Much attention has been paid to the fact that several states are voting on marijuana initiatives this November. Five states—Arizona, California, Maine, Massachusetts, and Nevada—will vote on recreational legalization. Four more states—Arkansas, Florida, Montana, and North Dakota—will have medical marijuana on their ballots. In many places, polling is tight and there are no sure bets on passage (not even in the Golden State).
The presence of these initiatives on ballots is important in and of itself, and passage would mean tremendous drug policy changes in any state that votes to approve its initiative, but they could also have significant ripple effects on other elements of this year’s election. How might the ballot initiatives affect voter turnout, the outcomes of other races, or the accuracy of polling in these states?
Let’s break this down into a few important points.
Recreational vs. medical marijuana: Is there a difference?
From a policy perspective, differences between medical marijuana and recreational marijuana are significant. Medical markets are smaller, access to the product is more limited, and overall public support is higher for medical marijuana. That broader support also makes it harder to identify concrete and significant differences of opinion across demographic groups. For recreational marijuana, where support nationwide stands at around 60 percent divisions exist and they are significant. We know that Democrats support legalization at higher rates than do Republicans (and about the same as Independents).
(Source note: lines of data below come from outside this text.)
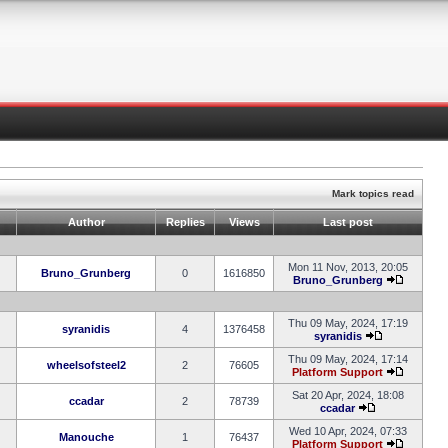
Mark topics read
Author
Replies
Views
Last post
Mon 11 Nov, 2013, 20:05
Bruno_Grunberg
0
1616850
Bruno_Grunberg
Thu 09 May, 2024, 17:19
syranidis
4
1376458
syranidis
Thu 09 May, 2024, 17:14
wheelsofsteel2
2
76605
Platform Support
Sat 20 Apr, 2024, 18:08
ccadar
2
78739
ccadar
Wed 10 Apr, 2024, 07:33
Manouche
1
76437
Platform Support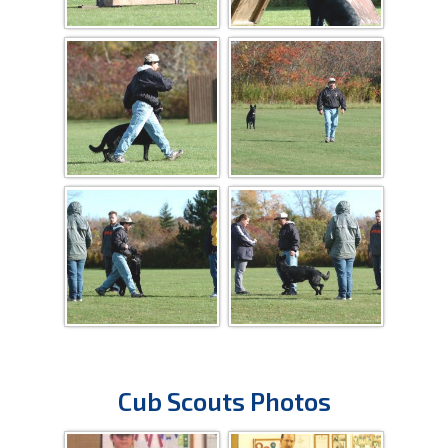
Cub Scouts Photos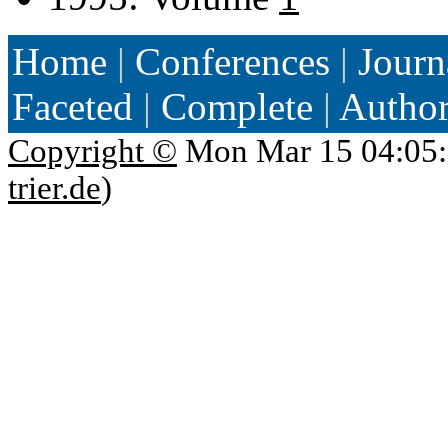
Home
|
Conferences
|
Journ
Faceted
|
Complete
|
Autho
Copyright ©
Mon Mar 15 04:05:
trier.de
)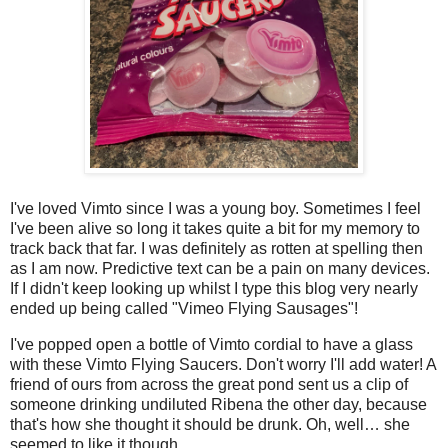
I've loved Vimto since I was a young boy. Sometimes I feel
I've been alive so long it takes quite a bit for my memory to
track back that far. I was definitely as rotten at spelling then
as I am now. Predictive text can be a pain on many devices.
If I didn't keep looking up whilst I type this blog very nearly
ended up being called "Vimeo Flying Sausages"!
I've popped open a bottle of Vimto cordial to have a glass
with these Vimto Flying Saucers. Don't worry I'll add water! A
friend of ours from across the great pond sent us a clip of
someone drinking undiluted Ribena the other day, because
that's how she thought it should be drunk. Oh, well… she
seemed to like it though.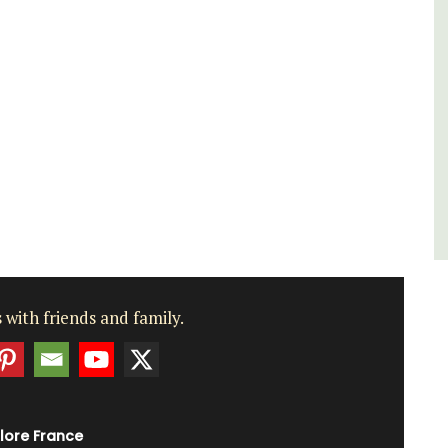
Luberon
Vaucluse
One Bedroom
VIEW THIS LISTING
 with friends and family.
lore France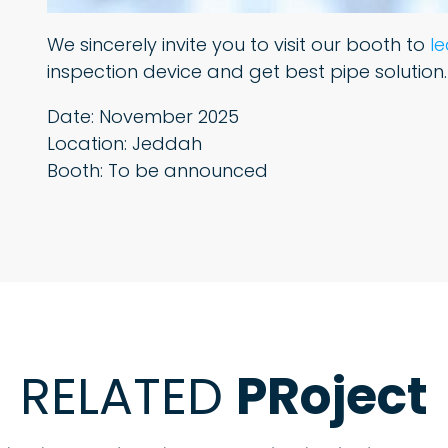
We sincerely invite you to visit our booth to
l
inspection device and get best pipe solution.
Date: November 2025
Location: Jeddah
Booth: To be announced
RELATED
PRoject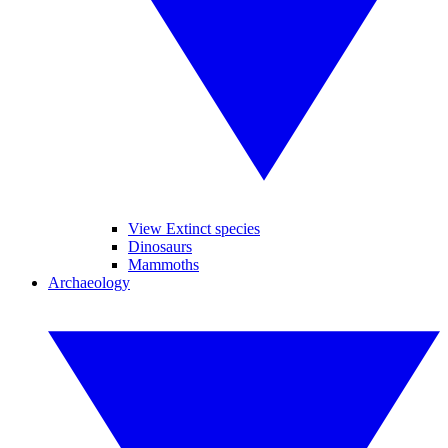
View Extinct species
Dinosaurs
Mammoths
Archaeology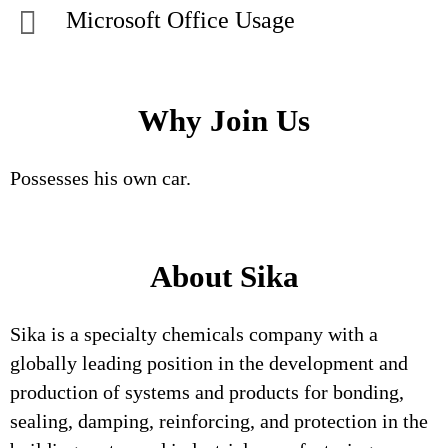
Microsoft Office Usage
Why Join Us
Possesses his own car.
About Sika
Sika is a specialty chemicals company with a
globally leading position in the development and
production of systems and products for bonding,
sealing, damping, reinforcing, and protection in the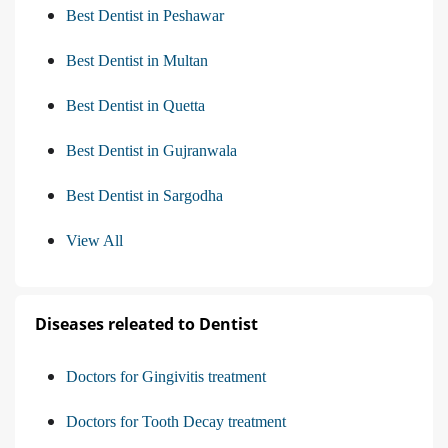
Best Dentist in Peshawar
Best Dentist in Multan
Best Dentist in Quetta
Best Dentist in Gujranwala
Best Dentist in Sargodha
View All
Diseases releated to Dentist
Doctors for Gingivitis treatment
Doctors for Tooth Decay treatment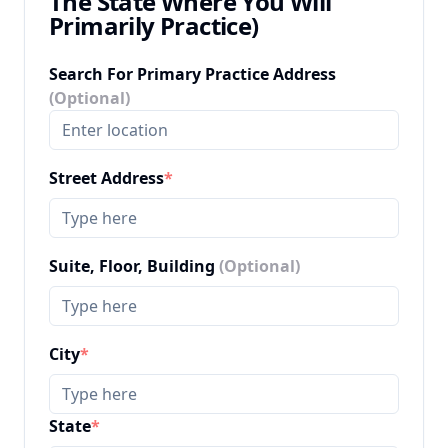
The State Where You Will
Primarily Practice)
Search For Primary Practice Address
(Optional)
Street Address
*
Suite, Floor, Building
(Optional)
City
*
State
*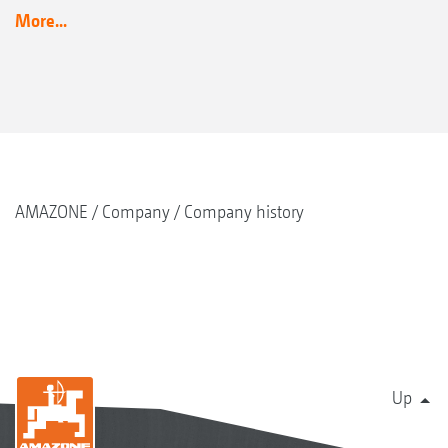
More...
AMAZONE
Company
Company history
Up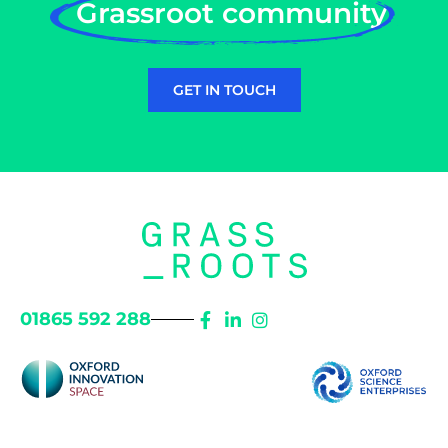
Grassroot community
GET IN TOUCH
01865 592 288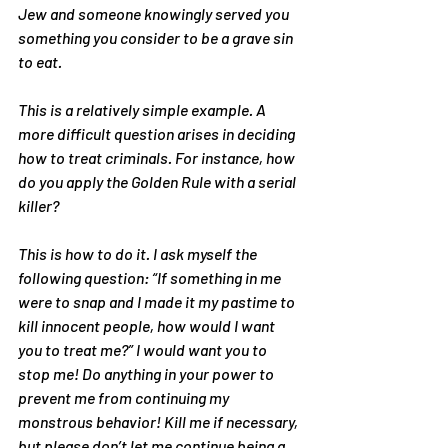
Jew and someone knowingly served you 
something you consider to be a grave sin 
to eat.
This is a relatively simple example. A 
more difficult question arises in deciding 
how to treat criminals. For instance, how 
do you apply the Golden Rule with a serial 
killer?
This is how to do it. I ask myself the 
following question: “If something in me 
were to snap and I made it my pastime to 
kill innocent people, how would I want 
you to treat me?” I would want you to 
stop me! Do anything in your power to 
prevent me from continuing my 
monstrous behavior! Kill me if necessary, 
but please don’t let me continue being a 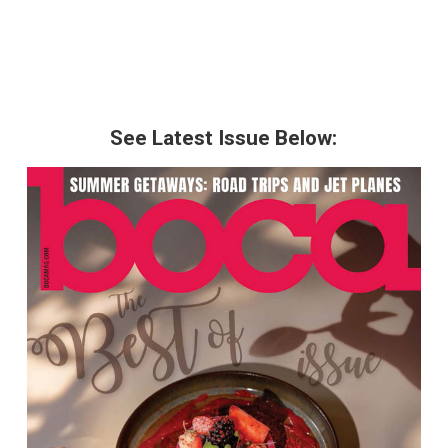
See Latest Issue Below: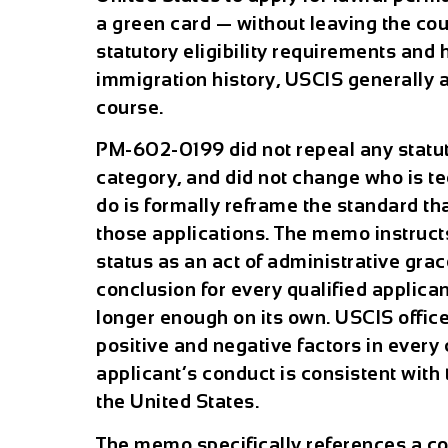
a green card — without leaving the count
statutory eligibility requirements and h
immigration history, USCIS generally a
course.
PM-602-0199 did not repeal any statut
category, and did not change who is tech
do is formally reframe the standard t
those applications. The memo instructs
status as an act of administrative grac
conclusion for every qualified applicant
longer enough on its own. USCIS office
positive and negative factors in every
applicant’s conduct is consistent with 
the United States.
The memo specifically references a c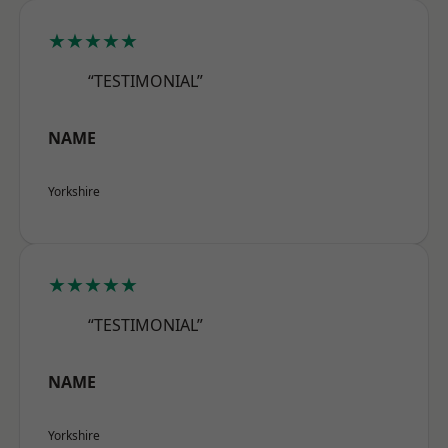
★★★★★
“TESTIMONIAL”
NAME
Yorkshire
★★★★★
“TESTIMONIAL”
NAME
Yorkshire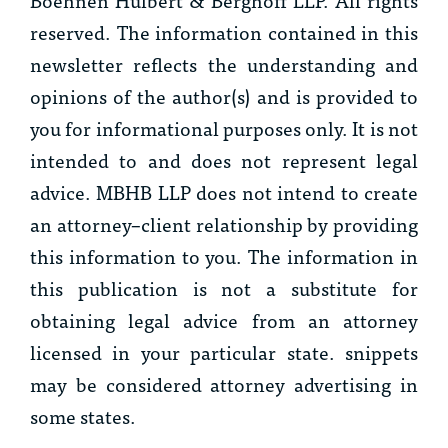
reserved. The information contained in this
newsletter reflects the understanding and
opinions of the author(s) and is provided to
you for informational purposes only. It is not
intended to and does not represent legal
advice. MBHB LLP does not intend to create
an attorney–client relationship by providing
this information to you. The information in
this publication is not a substitute for
obtaining legal advice from an attorney
licensed in your particular state. snippets
may be considered attorney advertising in
some states.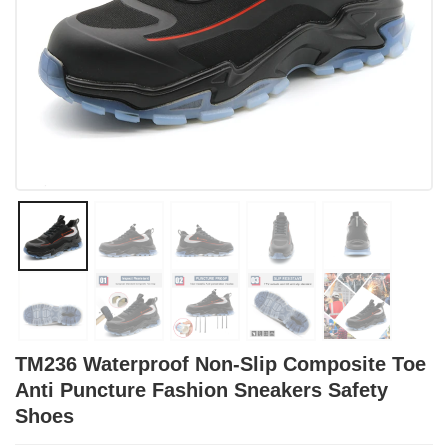
TM236 Waterproof Non-Slip Composite Toe
Anti Puncture Fashion Sneakers Safety
Shoes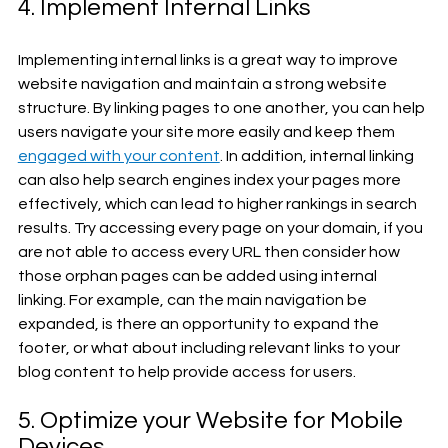
4. Implement Internal Links
Implementing internal links is a great way to improve 
website navigation and maintain a strong website 
structure. By linking pages to one another, you can help 
users navigate your site more easily and keep them 
engaged with your content
. In addition, internal linking 
can also help search engines index your pages more 
effectively, which can lead to higher rankings in search 
results. Try accessing every page on your domain, if you 
are not able to access every URL then consider how 
those orphan pages can be added using internal 
linking. For example, can the main navigation be 
expanded, is there an opportunity to expand the 
footer, or what about including relevant links to your 
blog content to help provide access for users.
5. Optimize your Website for Mobile 
Devices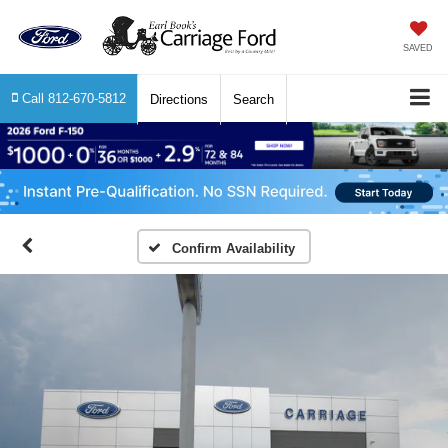
SAVED
Call
812-670-5812
Directions
Search
Confirm Availability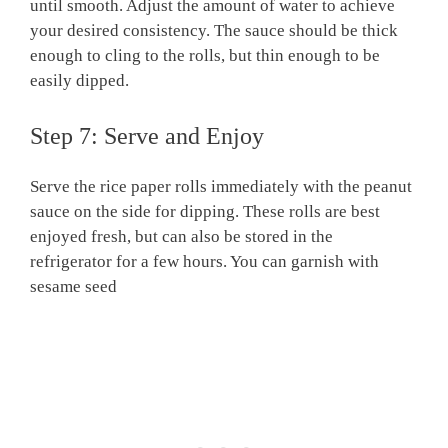
until smooth. Adjust the amount of water to achieve
your desired consistency. The sauce should be thick
enough to cling to the rolls, but thin enough to be
easily dipped.
Step 7: Serve and Enjoy
Serve the rice paper rolls immediately with the peanut
sauce on the side for dipping. These rolls are best
enjoyed fresh, but can also be stored in the
refrigerator for a few hours. You can garnish with
sesame seed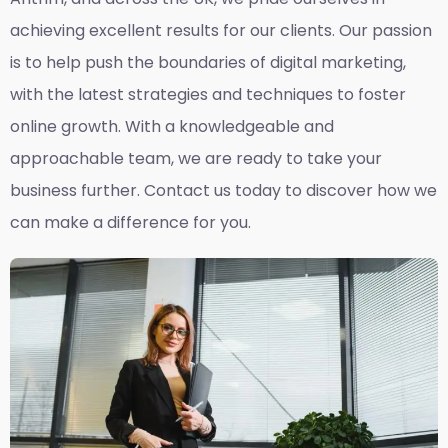
achieving excellent results for our clients. Our passion
is to help push the boundaries of digital marketing,
with the latest strategies and techniques to foster
online growth. With a knowledgeable and
approachable team, we are ready to take your
business further. Contact us today to discover how we
can make a difference for you.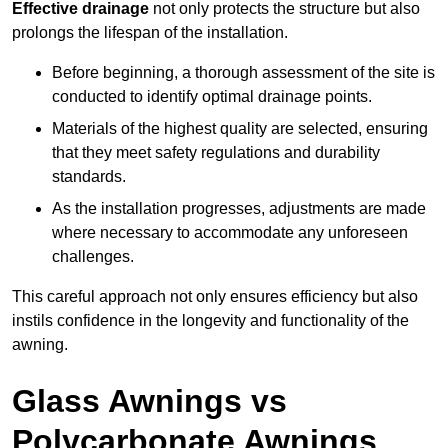
Effective drainage
not only protects the structure but also
prolongs the lifespan of the installation.
Before beginning, a thorough assessment of the site is
conducted to identify optimal drainage points.
Materials of the highest quality are selected, ensuring
that they meet safety regulations and durability
standards.
As the installation progresses, adjustments are made
where necessary to accommodate any unforeseen
challenges.
This careful approach not only ensures efficiency but also
instils confidence in the longevity and functionality of the
awning.
Glass Awnings vs
Polycarbonate Awnings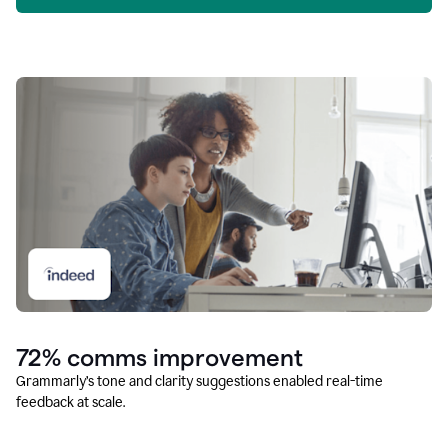
72% comms improvement
Grammarly’s tone and clarity suggestions enabled real-time
feedback at scale.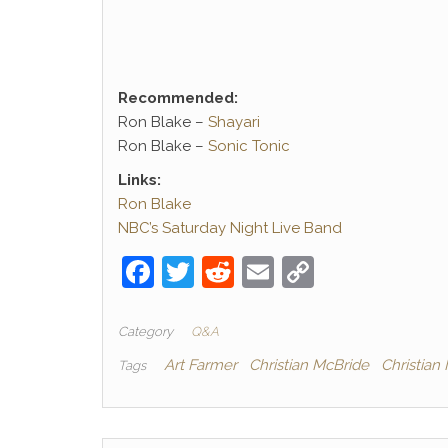
Recommended:
Ron Blake –
Shayari
Ron Blake –
Sonic Tonic
Links:
Ron Blake
NBC’s Saturday Night Live Band
F
T
R
E
C
a
w
e
m
o
c
itt
d
ai
p
Category
Q&A
e
er
di
l
y
Art Farmer
Christian McBride
Christian
Tags
b
t
Li
o
n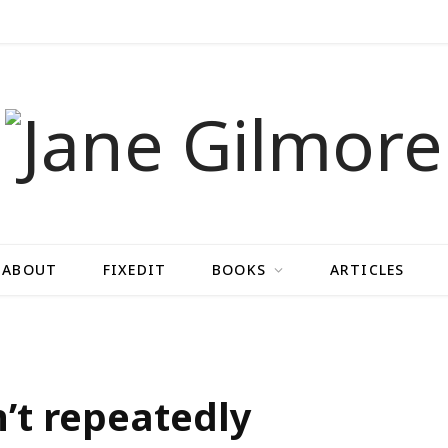
ABOUT
FIXEDIT
BOOKS
ARTICLES
n’t repeatedly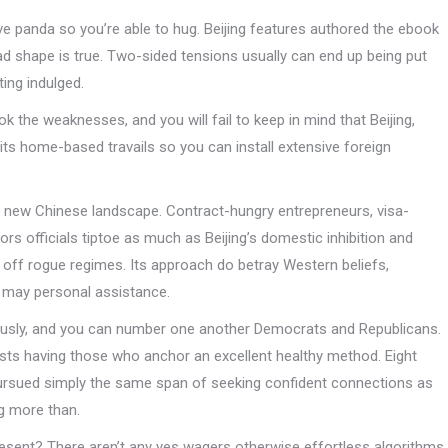
ve panda so you’re able to hug. Beijing features authored the ebook
bad shape is true. Two-sided tensions usually can end up being put
ing indulged.
the weaknesses, and you will fail to keep in mind that Beijing,
its home-based travails so you can install extensive foreign
 new Chinese landscape. Contract-hungry entrepreneurs, visa-
s officials tiptoe as much as Beijing’s domestic inhibition and
ng off rogue regimes. Its approach do betray Western beliefs,
 may personal assistance.
iously, and you can number one another Democrats and Republicans.
 rests having those who anchor an excellent healthy method. Eight
ursued simply the same span of seeking confident connections as
ng more than.
resent? There aren’t any yes wagers otherwise effortless algorithms.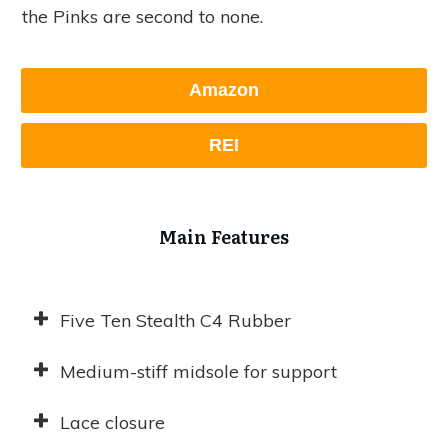
the Pinks are second to none.
Amazon
REI
Main Features
Five Ten Stealth C4 Rubber
Medium-stiff midsole for support
Lace closure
Men support legalization at higher rates than women. We also know that the younger you are, the more likely you are to support legalization. For instance, voters under the age of 30 support legalization at around 80 percent, while fewer than four-in-ten voters 65 and older support it.
This is not to say these differences are absolute, of course. You can find plenty of older Americans who support legalization and happily use the product themselves. There are many Republicans and conservatives, especially those identifying as libertarian, who favor marijuana reform. But, the trend lines are clear on recreational.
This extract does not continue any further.